Les principales postures recensées en TAIKIBUDO correspondent à des transferts de poids du corps effectués à des moments précis, pour des raisons qu’elles suggèrent, mettant en jeu l’inertie et caractérisant le style traditionnel de notre école sont dans l’ordre:
– HACHIJI DACHI (attention, naturel, volonté) position naturelle
– FUDO DACHI (mobilité, vigilance, stabilité) gamae
– ZENKUTSU DACHI (attaquer, pousser, expirer) fente avant
– KOKUTSU DACHI (défendre, absorber-tirer, inspirer) fente arrière
– NEKO DACHI (absorption, esquive, infiltration, défense dynamique, style) position du chat
– CHIKO DACHI (enracinement, défense, blocage, puissance), position du cavalier
– HAPPOKEN DACHI (attaque et esquive unifiées)
On les retrouvera toutes plusieurs fois dans la progression technique du TAIKIBUDO, dans les katas en particulier.

LES DEPLACEMENTS

 » En Budo tout commence par un pas  » dit le proverbe, aussi est-il tout naturel de commencer par apprendre à marcher, en insistant sur le déroulé du pied : le temps talonnier de la marche correspondra souvent à une phase d’appui et le temps de pointe à un pivot (voir Happoken dachi).
La marche normale, naturelle, pas croisés de face est AYUMI ASHI, et convient à toutes les surfaces, planes ou accidentées.
Le pas glissé est TSUGI ASHI, la marche glissée où un pas rattrape l’autre est OKURI ASHI, permettant tous deux d’augmenter l’enracinement au sol, l’abaissement de son centre de gravité et la vitesse d’impulsion des membres inférieurs, alliant ainsi stabilité et motricité. C’est le type de déplacement utilisé lors du travail au sabre et qui convient particulièrement aux surfaces planes (Dojo). Pour se déplacer alors vers la droite on décalera d’abord le pied droit, et pour se déplacer vers la gauche, le pied gauche.
Le pas sauté est TOBI ASHI, qui permet de casser la distance et de prendre son élan pour augmenter son inertie à la réception du corps.
Le pas croisé latéral, dit KOSA ASHI (pas de crabe), assez rare, n’est pas pour autant qu’une figure de style retrouvée dans les katas (tonfa, naginata, yori), car utilisé à distance de sécurité il permet d’user efficacement de certains pivots de hanches et d’utiliser des possibilités supplémentaires de déplacement ou de ripostes (prise d’élan, yoko geri, ashi kake ).
Le facteur commun à toutes ces façons de se déplacer est l’utilisation de la technique dite IAI GOSHI, qui consiste à abaisser son centre de gravité (HARA) par une légère flexion des genoux tout en l’associant à une ouverture du bassin (anté-pulsion), et permet d’optimiser la puissance du déplacement de l’utilisateur, en ancrant ses appuis, et en lui assurant une bonne verticalité, gage d’ attention et de bonne réactivité. L’exercice qui consiste à se déplacer en marchant avec la sensation de passer par le centre et de  » tirer  » un poids est destiné à la cultiver.
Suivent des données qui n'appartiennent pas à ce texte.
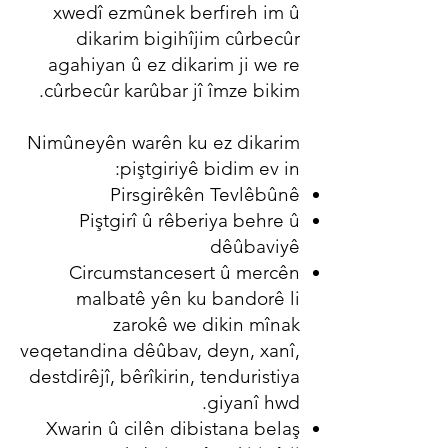
xwedî ezmûnek berfireh im û
dikarim bigihîjim cûrbecûr
agahiyan û ez dikarim ji we re
cûrbecûr karûbar jî îmze bikim.
Nimûneyên warên ku ez dikarim
piştgiriyê bidim ev in:
Pirsgirêkên Tevlêbûnê
Piştgirî û rêberiya behre û
dêûbaviyê
Circumstancesert û mercên
malbatê yên ku bandorê li
zarokê we dikin mînak
veqetandina dêûbav, deyn, xanî,
destdirêjî, bêrîkirin, tenduristiya
giyanî hwd.
Xwarin û cilên dibistana belaş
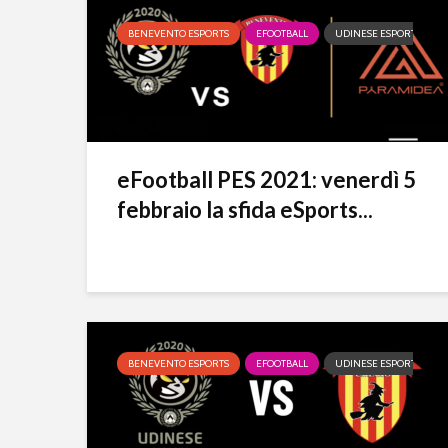
BENEVENTO ESPORTS
EFOOTBALL
UDINESE ESPORTS
eFootball PES 2021: venerdì 5
febbraio la sfida eSports...
BENEVENTO ESPORTS
EFOOTBALL
UDINESE ESPORTS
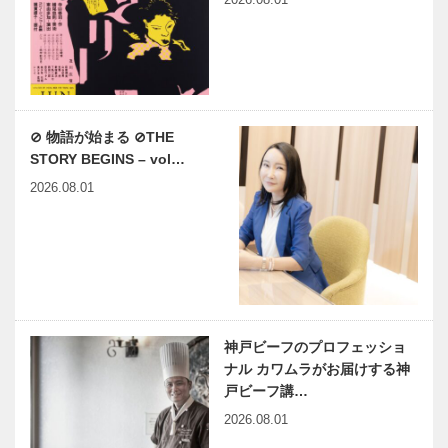
⊘ 物語が始まる ⊘THE
STORY BEGINS – vol…
2026.08.01
神戸ビーフのプロフェッショ
ナル カワムラがお届けする神
戸ビーフ講…
2026.08.01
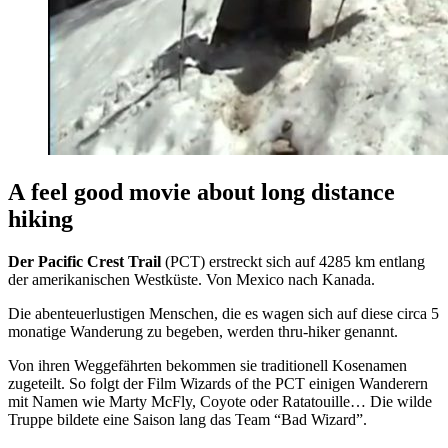
A feel good movie about long distance
hiking
Der Pacific Crest Trail
(PCT) erstreckt sich auf 4285 km entlang
der amerikanischen Westküste. Von Mexico nach Kanada.
Die abenteuerlustigen Menschen, die es wagen sich auf diese circa 5
monatige Wanderung zu begeben, werden thru-hiker genannt.
Von ihren Weggefährten bekommen sie traditionell Kosenamen
zugeteilt. So folgt der Film Wizards of the PCT einigen Wanderern
mit Namen wie Marty McFly, Coyote oder Ratatouille… Die wilde
Truppe bildete eine Saison lang das Team “Bad Wizard”.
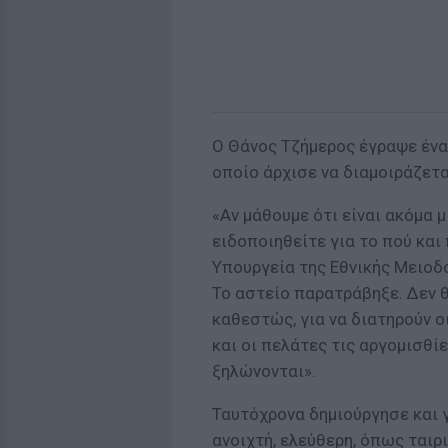
O Θάνος Τζήμερος έγραψε ένα 
οποίο άρχισε να διαμοιράζετα
«Αν μάθουμε ότι είναι ακόμα 
ειδοποιηθείτε για το πού και
Υπουργεία της Εθνικής Μειοδο
Το αστείο παρατράβηξε. Δεν θ
καθεστώς, για να διατηρούν 
και οι πελάτες τις αργομισθί
ξηλώνονται».
Ταυτόχρονα δημιούργησε και 
ανοιχτή, ελεύθερη, όπως ταιρι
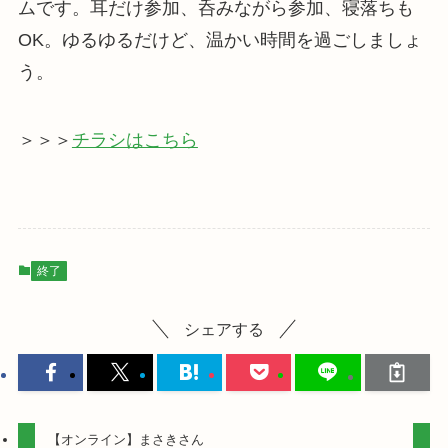
ムです。耳だけ参加、呑みながら参加、寝落ちも
OK。ゆるゆるだけど、温かい時間を過ごしましょ
う。
＞＞＞
チラシはこちら
終了
シェアする
【オンライン】まさきさん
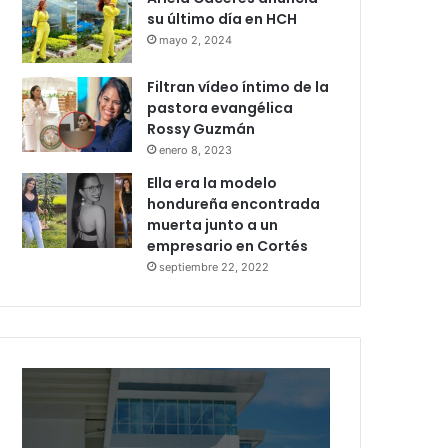
su último día en HCH
mayo 2, 2024
Filtran vídeo íntimo de la
pastora evangélica
Rossy Guzmán
enero 8, 2023
Ella era la modelo
hondureña encontrada
muerta junto a un
empresario en Cortés
septiembre 22, 2022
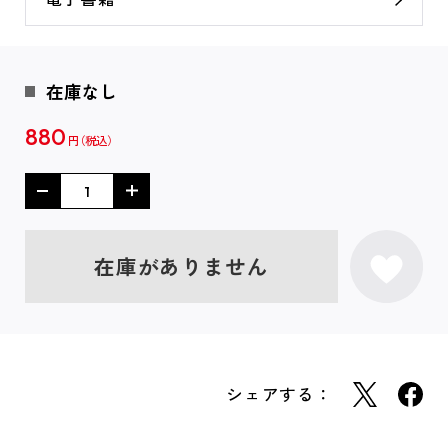
在庫なし
880
円
在庫がありません
シェアする：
LES ESQUIVES (complément des déplacements)

Il s’agit de déplacements dynamiques visant à éviter une attaque, effectués en interaction de distance, de temps et de perception avec un ou plusieurs opposants, et ce dans les huit directions. On les nomme génériquement TAI SABAKI et l’on en distingue 3 niveaux différents :
– ASHI : esquive totale par mouvement des jambes, effaçant le grand axe tête-tronc , linéaires ( IRIMI, HIKI, HIRAKI soit AV, AR, LAT) ou girouettantes ( effacement sur pivot total ou partiel après un pas de désaxement, NAGASHI, IRIMI SENKAI)
– JYO ou KOSHI : esquive partielle du tronc par effacement/rotation, associée à une flexion des jambes.
UKE : technique de parade/déviation/couverture correspondant à l’adaptation ultime de la garde face à une attaque donnée. La forme privilégiée par l’école TAIKIKAN est le HARAI UKE, ou forme souple de déviation fouettée, selon 4 directions UCHI, SOTO, AGE, OTOSHI (interne, externe, montante, descendante).

2 réflexions sur « Les généralités de l’école »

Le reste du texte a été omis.